Many things need to be updated in the DB schema+code. And if you think this isn't a very good example, it's a real life example of orders for large retailers.

replies(1): >>45086561 #
64. cma ◴[] No.45084630[source]
Often you can check validity one time before everything else. 5 bools might only actually be valid in 7 possible combinations instead of 32. Convert in one place to a 7 element enum and handle with exhaustive switch statements everywhere else can sometimes be a lot cleaner.

Making invalid data unrepresentable simplifies so much code. It's not always possible but it is way underused. You can do some of it with object encapsulation too, but simple enums with exhaustive switch statements enforced by the compiler (so if it changes you have to go handle the new case everywhere) is often the better option.

replies(1): >>45086436 #
65. ajuc ◴[] No.45086436{3}[source]
> Making invalid data unrepresentable simplifies so much code

That's the dream. Error handling is what crushes it :)

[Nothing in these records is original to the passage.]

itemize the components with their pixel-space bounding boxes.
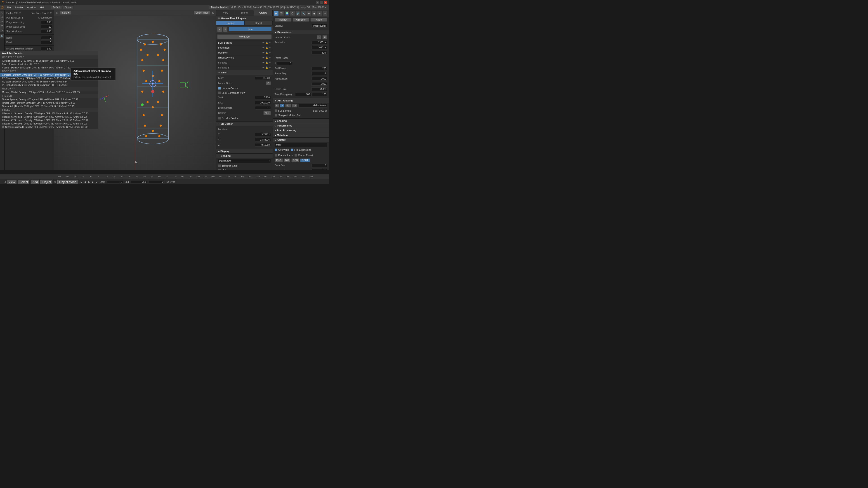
viewport-overlay-btn[interactable]: ⊡ — [212, 11, 214, 14]
gp-new-btn[interactable]: New — [228, 27, 272, 31]
next-frame-btn[interactable]: ▶ — [92, 181, 94, 183]
view-section-header[interactable]: View — [216, 70, 273, 75]
scene-icon-btn[interactable]: 🎬 — [279, 11, 284, 16]
dimensions-header[interactable]: Dimensions — [273, 30, 329, 34]
physics-icon-btn[interactable]: ⚛ — [322, 11, 328, 16]
preset-rc-slabs[interactable]: RC Slabs | Density: 2400 kg/m³ CPR: 35 N… — [0, 84, 98, 87]
gp-layer-surfaces2[interactable]: Surfaces 2 👁 🔒 ✏ — [216, 65, 273, 70]
preset-timber-larch[interactable]: Timber Larch | Density: 590 kg/m³ CPR: 4… — [0, 101, 98, 105]
render-border-checkbox[interactable] — [218, 117, 221, 120]
layer-visibility-icon-4[interactable]: 👁 — [262, 57, 265, 59]
layer-lock-icon-3[interactable]: 🔒 — [266, 52, 268, 54]
shading-mode-select[interactable]: Multitexture ▾ — [218, 159, 271, 163]
full-sample-cb[interactable] — [275, 109, 277, 112]
render-icon-btn[interactable]: ▶ — [274, 11, 279, 16]
rgba-btn[interactable]: RGBA — [300, 158, 310, 162]
gp-layer-foundation[interactable]: Foundation 👁 🔒 ✏ — [216, 45, 273, 51]
layer-visibility-icon-5[interactable]: 👁 — [262, 61, 265, 64]
file-ext-cb[interactable] — [291, 149, 293, 151]
output-header[interactable]: Output — [273, 138, 329, 142]
audio-btn[interactable]: Audio — [310, 18, 327, 22]
jump-end-btn[interactable]: ▶| — [96, 181, 98, 183]
layer-visibility-icon-6[interactable]: 👁 — [262, 66, 265, 69]
layer-visibility-icon[interactable]: 👁 — [262, 41, 265, 44]
overwrite-cb[interactable] — [275, 149, 277, 151]
tab-search[interactable]: Search — [235, 10, 254, 15]
viewport-shading-btn[interactable]: Solid ▾ — [60, 11, 71, 15]
particle-icon-btn[interactable]: ✦ — [317, 11, 322, 16]
menu-render[interactable]: Render — [13, 6, 25, 9]
start-frame-val[interactable]: 1 — [107, 180, 123, 184]
preset-timber-ash[interactable]: Timber Ash | Density: 690 kg/m³ CPR: 50 … — [0, 105, 98, 108]
post-processing-header[interactable]: Post Processing — [273, 128, 329, 133]
lock-object-btn[interactable]: ⊡ — [266, 81, 271, 85]
tool-icon-6[interactable]: 🔍 — [0, 34, 4, 38]
motion-blur-cb[interactable] — [275, 114, 277, 117]
render-shading-header[interactable]: Shading — [273, 119, 329, 123]
preset-rc-walls[interactable]: RC Walls | Density: 2400 kg/m³ CPR: 35 N… — [0, 80, 98, 84]
modifier-icon-btn[interactable]: 🔧 — [301, 11, 306, 16]
shading-section-header[interactable]: Shading — [216, 154, 273, 158]
aa-8-btn[interactable]: 8 — [280, 104, 285, 107]
aa-5-btn[interactable]: 5 — [275, 104, 279, 107]
layer-visibility-icon-2[interactable]: 👁 — [262, 46, 265, 49]
prev-frame-btn[interactable]: ◀ — [84, 181, 86, 183]
close-button[interactable]: ✕ — [324, 1, 327, 4]
layer-edit-icon-5[interactable]: ✏ — [269, 61, 271, 64]
maximize-button[interactable]: □ — [320, 1, 323, 4]
minimize-button[interactable]: ─ — [316, 1, 319, 4]
play-btn[interactable]: ▶ — [88, 180, 90, 184]
layer-visibility-icon-3[interactable]: 👁 — [262, 52, 265, 54]
layer-lock-icon[interactable]: 🔒 — [266, 41, 268, 44]
tool-icon-2[interactable]: ⊕ — [0, 15, 4, 19]
menu-window[interactable]: Window — [25, 6, 38, 9]
cache-result-cb[interactable] — [294, 154, 297, 157]
gp-layer-members[interactable]: Members 👁 🔒 ✏ — [216, 51, 273, 55]
gp-draw-btn[interactable]: ✏ — [217, 26, 222, 32]
lock-cursor-checkbox[interactable] — [218, 87, 221, 90]
preset-ibeams1-screwed[interactable]: I-Beams #1 Screwed | Density: 7800 kg/m³… — [0, 112, 98, 115]
render-presets-remove-btn[interactable]: ✕ — [322, 35, 327, 39]
camera-select-btn[interactable]: ⊡ ✕ — [264, 111, 271, 115]
metadata-header[interactable]: Metadata — [273, 133, 329, 137]
render-presets-add-btn[interactable]: + — [317, 35, 321, 39]
engine-selector[interactable]: Blender Render — [209, 5, 229, 9]
rgb-btn[interactable]: RGB — [291, 158, 300, 162]
gp-add-btn[interactable]: + — [223, 26, 228, 32]
world-icon-btn[interactable]: 🌍 — [285, 11, 289, 16]
gp-tab-scene[interactable]: Scene — [216, 21, 245, 25]
scene-selector[interactable]: Scene — [63, 5, 73, 9]
add-btn[interactable]: Add — [31, 180, 40, 184]
bw-btn[interactable]: BW — [284, 158, 290, 162]
layer-lock-icon-4[interactable]: 🔒 — [266, 57, 268, 59]
preset-timber-spruce[interactable]: Timber Spruce | Density: 470 kg/m³ CPR: … — [0, 98, 98, 101]
aa-16-btn[interactable]: 16 — [292, 104, 298, 107]
mode-selector[interactable]: Default — [51, 5, 62, 9]
matcap-cb[interactable] — [218, 169, 221, 170]
data-icon-btn[interactable]: ◈ — [306, 11, 311, 16]
gp-new-layer-btn[interactable]: New Layer — [217, 34, 272, 39]
menu-file[interactable]: File — [5, 6, 13, 9]
animation-btn[interactable]: Animation — [292, 18, 309, 22]
preset-ibeams1-welded[interactable]: I-Beams #1 Welded | Density: 7800 kg/m³ … — [0, 115, 98, 119]
layer-edit-icon-3[interactable]: ✏ — [269, 52, 271, 54]
preset-ibeams2-screwed[interactable]: I-Beams #2 Screwed | Density: 7800 kg/m³… — [0, 119, 98, 122]
global-local-btn[interactable]: Object Mode — [193, 11, 211, 15]
placeholders-cb[interactable] — [275, 154, 277, 157]
tool-icon-3[interactable]: ↔ — [0, 20, 4, 24]
lock-camera-checkbox[interactable] — [218, 92, 221, 94]
preset-default[interactable]: [Default] | Density: 2400 kg/m³ CPR: 35 … — [0, 59, 98, 63]
mode-btn[interactable]: Object Mode — [57, 180, 78, 184]
preset-ibeams2-welded[interactable]: I-Beams #2 Welded | Density: 7800 kg/m³ … — [0, 122, 98, 125]
object-icon-btn[interactable]: ⬡ — [290, 11, 295, 16]
tab-groups[interactable]: Groups — [254, 10, 273, 15]
layer-lock-icon-6[interactable]: 🔒 — [266, 66, 268, 69]
layer-edit-icon-4[interactable]: ✏ — [269, 57, 271, 59]
material-icon-btn[interactable]: ◉ — [312, 11, 317, 16]
gp-layer-surfaces[interactable]: Surfaces 👁 🔒 ✏ — [216, 60, 273, 65]
tool-icon-1[interactable]: ↖ — [0, 11, 4, 15]
aa-11-btn[interactable]: 11 — [285, 104, 291, 107]
menu-help[interactable]: Help — [38, 6, 47, 9]
layer-lock-icon-2[interactable]: 🔒 — [266, 46, 268, 49]
format-btn[interactable]: PNG — [275, 158, 283, 162]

66. sfn42 ◴[] No.45086561{3}[source]
You're completely right, those are things that need to be considered and accounted for if necessary. Maybe a different solution would be better, like leaving the orders the way they are but adding new table CompoundOrders or something.

The details don't really matter for my main point though. The point is you don't solve this problem with workarounds. You find a way to redesign the system to suit your new needs - assuming the business thinks that's worth it. That's like our whole job, we build systems and when they need to change we change them. The only question is how we make those changes - do we do it properly or do we add workarounds until our codebase is a big pile of workarounds?